Open aclements opened 1 year ago
The https://github.com/golang/go/issues/61515 proposal does include a pointer to the latest version in the top post. We tend not to do significant rewrites of the top post in a proposal because then it makes it hard to follow the conversation that follows it, and instead add updates to it linking to the comment explaining the latest version. There's no really ideal way to do this.
@aclements Adding an hr divider at the end, followed by an "Edit: Changed to [...], see these comments [...]" line(s) would be sufficient. This is comparable to the practice of reserving the first comment for FAQs and proposal updates that I've seen the Go team use elsewhere recently, which worked well.
However, not exposing Keep limits refactoring opportunities
Can you demonstrate an example using Keep?
Oops, I guess his example doesn't technically show partial optimization since there's only one argument to the function under test. Partial optimization would mix one (or more) argument passed in the b.Loop body to the intermediate closure with or (or more) argument passed directly from the intermediate closure. The former would not be constant-propagated, while the latter could be.
Can you demonstrate an example using Keep?
The auto-Keep during b.Loop could be applied the same in any loop that counts from 0 to b.N where b has type *testing.B. Then b.Loop is less special - the compiler just applies it to both kinds of benchmark loops.
If we make Keep auto-apply inside b.N loops, then b.Loop is no longer special, and converting a b.N loop to a b.Loop loop is not a performance change at all, so it seems like we should make Keep auto-apply inside b.N loops.
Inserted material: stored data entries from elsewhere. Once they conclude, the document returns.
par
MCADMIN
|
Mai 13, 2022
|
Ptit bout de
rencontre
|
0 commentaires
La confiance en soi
That will also fix a very large number of Go microbenchmarks, although it will look like it slowed them down.
That leaves the question of whether to auto-Keep at all. If we don't, we leave a big mistake that users, even experienced ones, will make over and over. The compiler can do the right thing for us here.
Maybe it would help if someone could try a compiler implementation and see how difficult this is.
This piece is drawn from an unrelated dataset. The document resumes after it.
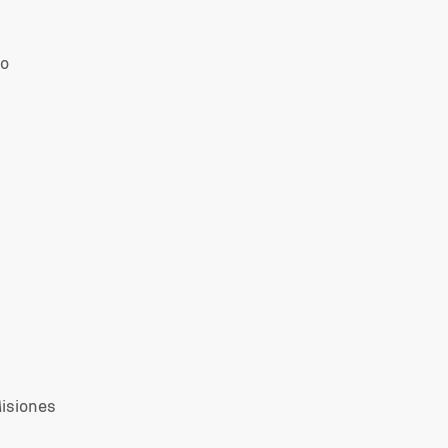
no
isiones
However, not exposing Keep limits refactoring opportunities
Can you demonstrate an example using Keep?
Suppose you have a function like
func Benchmark(b *testing.B) {
for b.Loop() {
... complicated body ...
}
}
In this form, we're proposing that we automatically apply Keep to "complicated body". However, if you were to refactor out parts of the complicated body into a new function:
func Benchmark(b *testing.B) {
for b.Loop() {
... less complicated body, calls helper ...
}
}
func helper() {
... parts of complicated body ...
}
The code in helper
no longer gets Keep applied automatically, so the programmer would need to call Keep themself.
Partial optimization would mix one (or more) argument passed in the b.Loop body to the intermediate closure with or (or more) argument passed directly from the intermediate closure.
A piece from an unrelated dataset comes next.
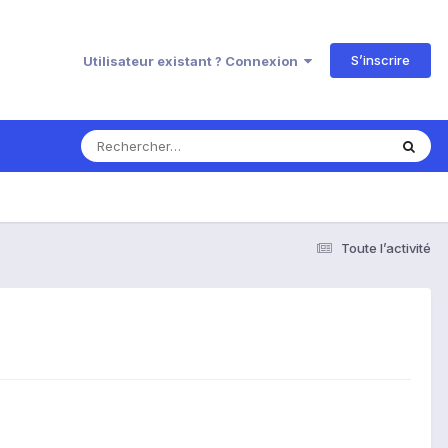
S’inscrire
Utilisateur existant ? Connexion
Toute l’activité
Can you demonstrate an example using Keep?
I guess you don't actually need Keep to express partial optimization. Here's an example of partial optimization, where one argument to the benchmarked function can be constant-propagated, but the other is treated as a variable even though it's a constant.
func BenchmarkPowPartialConstant(b *testing.B) {
xPow20 := func(a float64) float64 {
return math.Pow(a, 20)
}
for b.Loop() {
// Compute 5 ** 20. This allows the '20' to be constant-propagated,
// but treats the '5' as a variable.
xPow20(5)
}
}
Another way to express this does use Keep:
func BenchmarkPowPartialConstant(b *testing.B) {
xPow := func() float64 {
return math.Pow(math.Keep(5), 20)
}
for b.Loop() {
// Compute 5 ** 20. This is defined separately to avoid auto-Keep
// so the '20' can be constant-propagated.
xPow()
}
}
In both of these, xPow
returns the result of math.Pow
, so auto-Keep in the loop keeps the result. Otherwise, the call to math.Pow
could be eliminated entirely since it's pure.
Here is an ergonomic thing that doesn't seem to have been considered in the above discussion. When the benchmarked function has multiple input parameters and return values (of different types):
for i := 0; i < b.N; i++ {
bb, _ = bbhash.New(gamma, partitions, keys)
}
It would be nice to be able to write this...
for i := 0; i < b.N; i++ {
testing.Keep(bbhash.New(gamma, partitions, keys))
}
However, since the return types may be different, the proposed Keep
function won't work for the above scenario.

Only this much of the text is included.